Em um dia de menor aversão ao risco no exterior, o dólar encerrou abaixo de R$ 5, cotado a R$ 4,998, com leve queda de 0,1%. O movimento foi influenciado pela expectativa de retomada das negociações entre Estados Unidos e Irã, o que reduziu a busca global por ativos mais seguros e favoreceu moedas de países emergentes, como o real.
Apesar da queda no dia, a moeda norte-americana acumulou alta de 0,32% na semana, mas ainda registra recuo de 8,92% no ano. Nos últimos dias, o câmbio passou por ajustes técnicos, com investidores realizando lucros após a recente desvalorização do dólar. O Banco Central chegou a anunciar intervenção no mercado, mas não realizou operações.

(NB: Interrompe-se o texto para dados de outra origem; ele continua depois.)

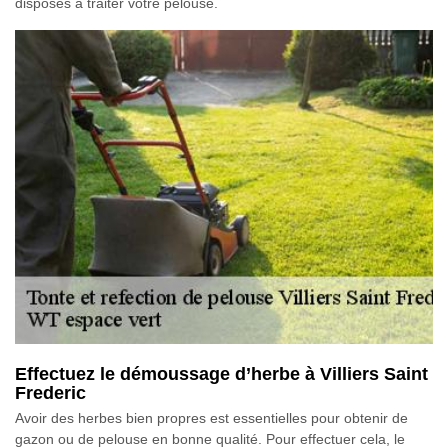
disposés à traiter votre pelouse.
Effectuez le démoussage d’herbe à Villiers Saint
Frederic
Avoir des herbes bien propres est essentielles pour obtenir de
gazon ou de pelouse en bonne qualité. Pour effectuer cela, le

Na bolsa, o Ibovespa caiu 0,33%, aos 190.745 pontos, registrando a terceira queda consecutiva e o menor nível desde 14 de abril. O recuo reflete a realização de lucros após recordes recentes, além de um cenário externo misto. Na semana, o índice acumulou perda de 2,55%, embora ainda tenha alta no mês e no ano.
Já o petróleo apresentou forte volatilidade. O Brent fechou praticamente estável, a US$ 99,13, e o WTI caiu 1,5%, a US$ 94,40. Mesmo assim, ambos acumulam fortes ganhos na semana, impulsionados por preocupações com a oferta global diante das tensões no Oriente Médio, especialmente no Estreito de Ormuz.